The Bear River watershed provides irrigation water to tens of thousands of acres of farmland in western Placer County and the Sacramento Valley.

The Laursen Bear River Preserve is home to mule deer, mountain lion, grey fox, flying squirrel, Cooper’s hawk, lazuli bunting, and a number of California Native Plant Society listed plant species, as well as the locally-rare Oregon white oak. Together with the adjacent Shutamul Bear River Preserve protected by Placer Land Trust in 2006, the Laursen Bear River Preserve features the largest known population of California dogface butterfly (the California state insect) in the Sierra Nevada. With purchase of this property, Placer Land Trust has now protected the entire known stand of habitat in Placer County for this rare butterfly. The Trust is working with local citizen scientist Deren Ross and the Bohart Museum of Entomology at U.C. Davis to study the dogface butterfly.
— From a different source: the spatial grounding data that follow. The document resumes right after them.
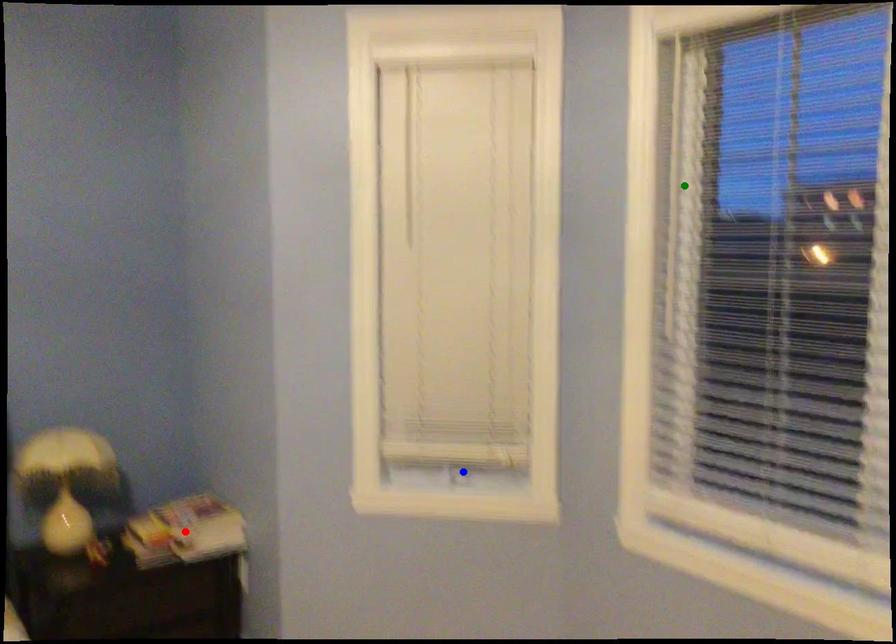 Order these from nearest to farthest:
A) red point
B) blue point
C) green point

green point < blue point < red point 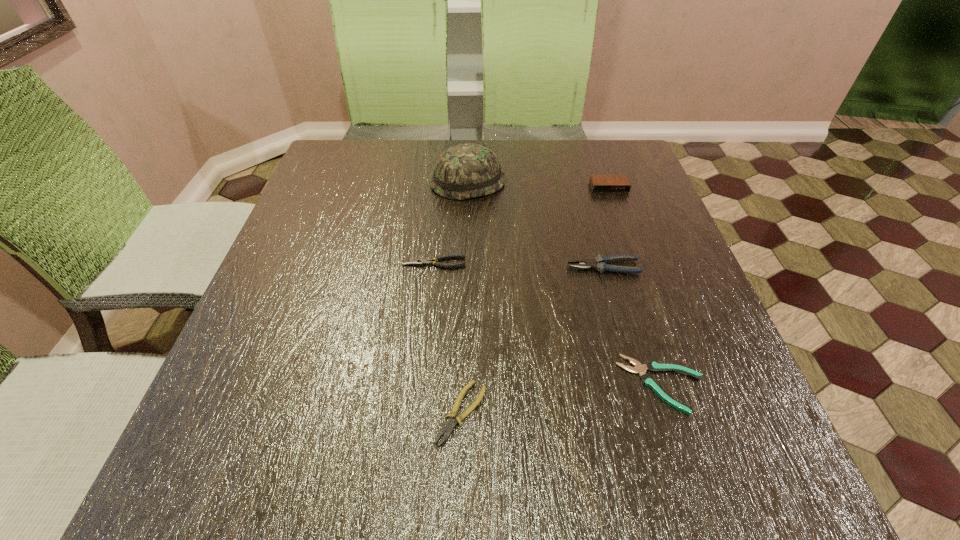 Identify the location of headwear. The height and width of the screenshot is (540, 960). (464, 171).

I want to click on the second tallest object, so click(x=599, y=183).

The width and height of the screenshot is (960, 540). What are the coordinates of `the tallest pliers` in the screenshot? It's located at (599, 263).

In order to click on the third shortest object in this screenshot , I will do `click(418, 262)`.

The height and width of the screenshot is (540, 960). What are the coordinates of `free point located on the front of the headwear` in the screenshot? It's located at (466, 248).

Identify the location of free spot located 0.380m on the front face of the fifth shortest object. Image resolution: width=960 pixels, height=540 pixels. (650, 304).

Identify the location of free space located at the gripping part of the third tallest object. The height and width of the screenshot is (540, 960). (434, 267).

Image resolution: width=960 pixels, height=540 pixels. Identify the location of vacant space situated 0.360m at the gripping part of the third tallest object. (402, 267).

Image resolution: width=960 pixels, height=540 pixels. In order to click on blank space located at the gripping part of the third tallest object in this screenshot , I will do `click(494, 267)`.

What are the coordinates of `free space located on the back of the fourth tallest object` in the screenshot? It's located at (443, 180).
“People have lived on this land for thousands of years – Native Americans, Basque sheepherders, gold miners,” said Andy Laursen, who with his wife Shana sold the land to Placer Land Trust at a discounted price. “We protected all this land to keep it the way it is, to keep it natural, to keep it special.”

Placer Land Trust will begin cattle grazing on the property in 2019 to reduce fuel load and manage invasive plants, promoting fire safety and habitat biodiversity.